From the line with "Будьте в курсе" to the last line of the data below, repeat every line exactly and add nothing.

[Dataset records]
● ● ● ●
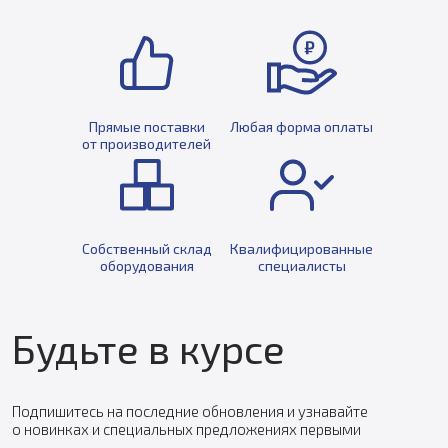
Прямые поставки
Любая форма оплаты
от производителей
Собственный склад
Квалифицированные
оборудования
специалисты
Будьте в курсе
Подпишитесь на последние обновления и узнавайте
о новинках и специальных предложениях первыми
● ● ● ●
Solution =
Будьте в курсе
Подпишитесь на последние обновления и узнавайте
о новинках и специальных предложениях первыми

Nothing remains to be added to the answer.